**Your assignment:** Using the material below, copy every line where "English" appears.
-*-*-
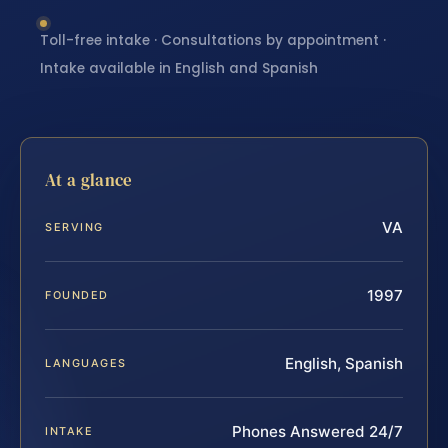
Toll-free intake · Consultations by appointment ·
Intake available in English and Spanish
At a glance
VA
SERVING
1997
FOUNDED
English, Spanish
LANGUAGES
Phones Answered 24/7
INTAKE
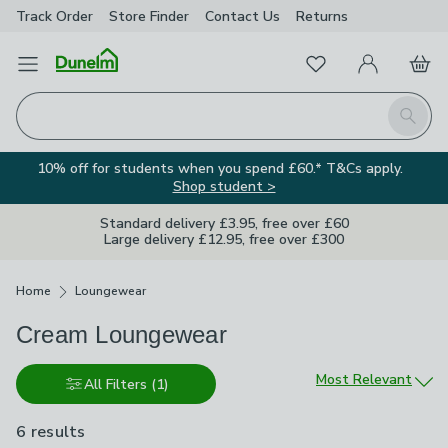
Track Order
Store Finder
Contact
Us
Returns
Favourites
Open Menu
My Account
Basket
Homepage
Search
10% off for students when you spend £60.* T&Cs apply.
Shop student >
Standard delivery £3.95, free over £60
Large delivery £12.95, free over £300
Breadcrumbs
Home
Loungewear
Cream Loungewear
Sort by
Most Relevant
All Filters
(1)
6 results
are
-*-*-
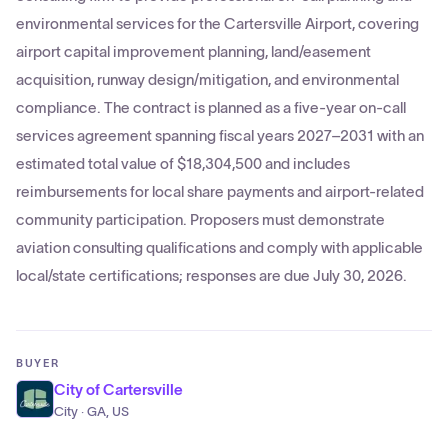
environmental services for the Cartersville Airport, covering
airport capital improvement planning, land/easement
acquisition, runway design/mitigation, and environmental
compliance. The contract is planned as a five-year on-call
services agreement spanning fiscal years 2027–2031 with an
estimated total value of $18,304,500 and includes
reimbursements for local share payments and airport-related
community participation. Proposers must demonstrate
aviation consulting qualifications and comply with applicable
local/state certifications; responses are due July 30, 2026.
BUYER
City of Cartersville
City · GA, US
-*-*-
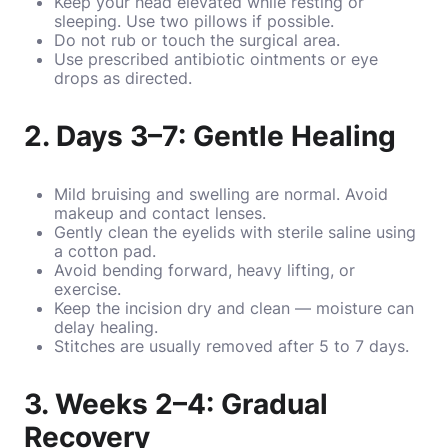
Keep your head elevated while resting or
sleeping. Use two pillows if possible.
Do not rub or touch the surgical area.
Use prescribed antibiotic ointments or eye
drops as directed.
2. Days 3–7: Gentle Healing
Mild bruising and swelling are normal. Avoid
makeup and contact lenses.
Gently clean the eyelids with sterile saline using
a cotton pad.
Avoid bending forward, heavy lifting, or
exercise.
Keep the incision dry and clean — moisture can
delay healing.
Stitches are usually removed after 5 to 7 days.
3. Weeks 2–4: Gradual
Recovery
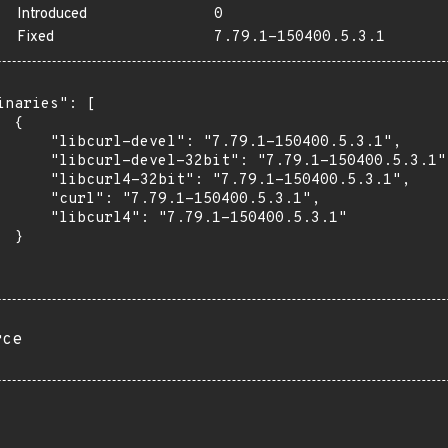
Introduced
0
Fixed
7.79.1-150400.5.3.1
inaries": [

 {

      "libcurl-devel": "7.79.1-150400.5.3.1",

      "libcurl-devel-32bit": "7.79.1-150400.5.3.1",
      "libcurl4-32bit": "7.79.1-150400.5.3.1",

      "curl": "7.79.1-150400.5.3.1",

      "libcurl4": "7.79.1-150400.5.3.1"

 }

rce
-*-*-
**Your solution:**
Intake available in English and Spanish
English, Spanish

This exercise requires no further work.